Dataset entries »

Start of Block

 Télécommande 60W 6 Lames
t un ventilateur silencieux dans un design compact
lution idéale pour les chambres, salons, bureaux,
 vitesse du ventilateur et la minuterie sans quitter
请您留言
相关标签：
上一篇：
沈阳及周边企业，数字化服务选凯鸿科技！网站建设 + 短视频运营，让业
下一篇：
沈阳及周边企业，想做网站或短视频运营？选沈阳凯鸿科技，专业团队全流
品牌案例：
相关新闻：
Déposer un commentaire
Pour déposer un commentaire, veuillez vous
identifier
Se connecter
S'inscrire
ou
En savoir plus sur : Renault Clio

End of Block
Start of Block

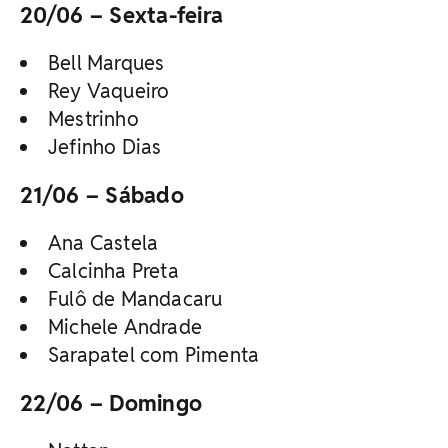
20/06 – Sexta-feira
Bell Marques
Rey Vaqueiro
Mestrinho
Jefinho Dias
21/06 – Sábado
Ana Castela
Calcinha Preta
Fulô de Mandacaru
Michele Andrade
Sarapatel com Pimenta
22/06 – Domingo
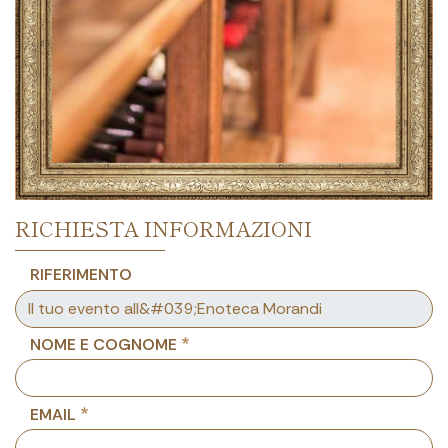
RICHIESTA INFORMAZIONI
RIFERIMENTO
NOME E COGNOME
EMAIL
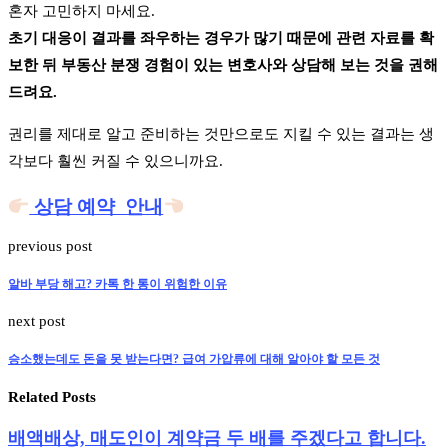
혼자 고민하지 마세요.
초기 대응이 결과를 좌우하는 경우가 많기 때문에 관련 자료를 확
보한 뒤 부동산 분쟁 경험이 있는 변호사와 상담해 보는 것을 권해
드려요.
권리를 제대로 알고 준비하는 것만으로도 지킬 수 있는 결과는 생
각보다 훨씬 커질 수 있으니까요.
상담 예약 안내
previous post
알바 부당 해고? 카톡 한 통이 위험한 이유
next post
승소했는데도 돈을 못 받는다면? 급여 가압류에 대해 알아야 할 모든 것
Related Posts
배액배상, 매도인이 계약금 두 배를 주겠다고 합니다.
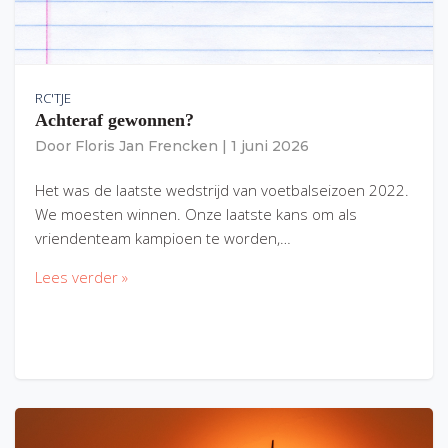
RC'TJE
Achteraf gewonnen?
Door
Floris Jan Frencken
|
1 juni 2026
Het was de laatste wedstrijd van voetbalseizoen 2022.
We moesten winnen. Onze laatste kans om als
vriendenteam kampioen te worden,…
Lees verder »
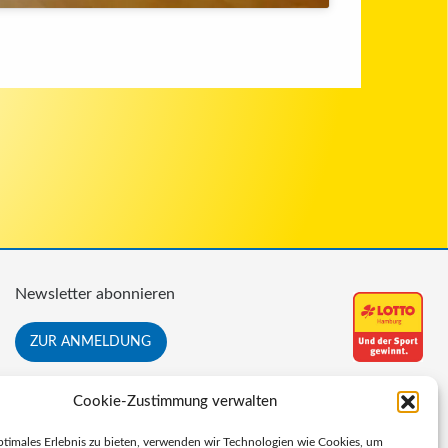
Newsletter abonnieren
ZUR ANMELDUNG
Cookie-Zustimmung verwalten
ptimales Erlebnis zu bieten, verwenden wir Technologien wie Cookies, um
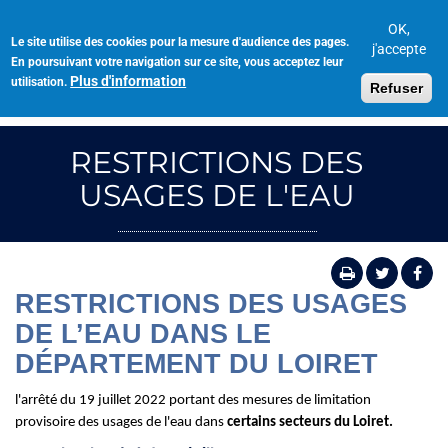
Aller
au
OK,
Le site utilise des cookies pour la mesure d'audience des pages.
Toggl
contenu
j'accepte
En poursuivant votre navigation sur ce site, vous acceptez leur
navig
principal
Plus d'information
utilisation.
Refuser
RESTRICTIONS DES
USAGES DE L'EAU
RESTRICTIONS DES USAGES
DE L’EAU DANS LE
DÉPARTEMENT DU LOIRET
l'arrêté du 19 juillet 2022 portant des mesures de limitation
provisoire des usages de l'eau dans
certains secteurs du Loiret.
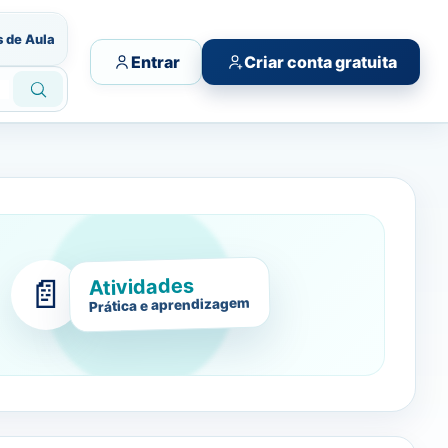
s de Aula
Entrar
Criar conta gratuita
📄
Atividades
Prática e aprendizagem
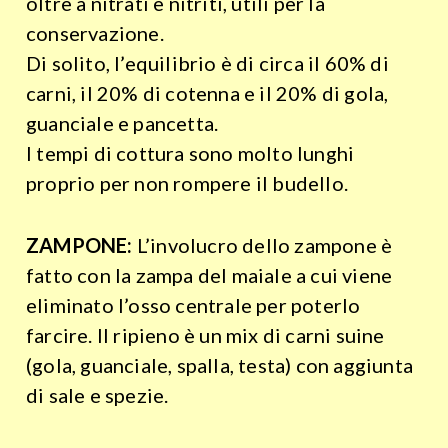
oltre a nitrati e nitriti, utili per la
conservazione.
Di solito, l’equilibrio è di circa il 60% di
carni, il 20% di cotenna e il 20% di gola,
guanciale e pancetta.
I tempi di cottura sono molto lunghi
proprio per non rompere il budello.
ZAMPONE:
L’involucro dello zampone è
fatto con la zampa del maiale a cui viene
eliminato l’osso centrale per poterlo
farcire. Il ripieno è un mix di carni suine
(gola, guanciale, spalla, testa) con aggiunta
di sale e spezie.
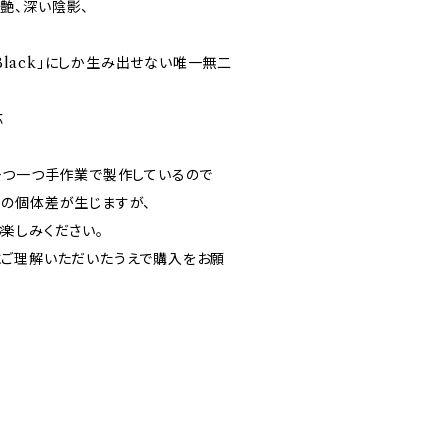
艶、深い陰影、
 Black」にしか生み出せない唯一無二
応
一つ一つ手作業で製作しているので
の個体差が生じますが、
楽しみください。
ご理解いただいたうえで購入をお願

End of Block
Start of Block

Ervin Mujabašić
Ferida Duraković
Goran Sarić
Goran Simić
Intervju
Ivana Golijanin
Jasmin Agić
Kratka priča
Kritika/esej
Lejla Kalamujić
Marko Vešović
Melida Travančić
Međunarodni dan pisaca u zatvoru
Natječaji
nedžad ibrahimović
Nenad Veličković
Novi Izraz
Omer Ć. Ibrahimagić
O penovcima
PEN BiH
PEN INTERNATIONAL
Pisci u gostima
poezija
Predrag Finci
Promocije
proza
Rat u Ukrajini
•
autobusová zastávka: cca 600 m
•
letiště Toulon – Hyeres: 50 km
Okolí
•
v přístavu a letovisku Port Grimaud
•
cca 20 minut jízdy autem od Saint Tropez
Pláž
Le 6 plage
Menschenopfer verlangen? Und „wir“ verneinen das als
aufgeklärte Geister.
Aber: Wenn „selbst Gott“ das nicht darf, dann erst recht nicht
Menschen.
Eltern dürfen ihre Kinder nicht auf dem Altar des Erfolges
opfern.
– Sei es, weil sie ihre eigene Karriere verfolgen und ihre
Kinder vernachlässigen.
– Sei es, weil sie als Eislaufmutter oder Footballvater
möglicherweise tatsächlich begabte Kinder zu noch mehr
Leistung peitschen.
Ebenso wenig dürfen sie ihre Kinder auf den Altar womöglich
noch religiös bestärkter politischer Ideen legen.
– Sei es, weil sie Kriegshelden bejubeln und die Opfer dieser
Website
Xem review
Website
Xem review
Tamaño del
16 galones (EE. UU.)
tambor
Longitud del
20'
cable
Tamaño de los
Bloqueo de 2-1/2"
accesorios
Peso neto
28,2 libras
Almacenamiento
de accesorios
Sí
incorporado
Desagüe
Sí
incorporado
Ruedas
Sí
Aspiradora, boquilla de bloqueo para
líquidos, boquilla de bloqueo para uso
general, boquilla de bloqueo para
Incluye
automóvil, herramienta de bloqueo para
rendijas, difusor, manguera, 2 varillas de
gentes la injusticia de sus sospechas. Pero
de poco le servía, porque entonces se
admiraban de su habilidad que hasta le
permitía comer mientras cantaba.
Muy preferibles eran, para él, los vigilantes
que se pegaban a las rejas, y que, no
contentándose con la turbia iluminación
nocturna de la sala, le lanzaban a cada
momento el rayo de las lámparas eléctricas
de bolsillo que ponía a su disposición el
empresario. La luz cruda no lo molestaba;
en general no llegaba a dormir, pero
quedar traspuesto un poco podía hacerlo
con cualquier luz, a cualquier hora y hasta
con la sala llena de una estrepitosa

End of Block

EXERCISE REQUIREMENTS »
Search the entries for the word "carni", then copy every line in which it is found.

EXPECTED ANSWER »
carni, il 20% di cotenna e il 20% di gola,
farcire. Il ripieno è un mix di carni suine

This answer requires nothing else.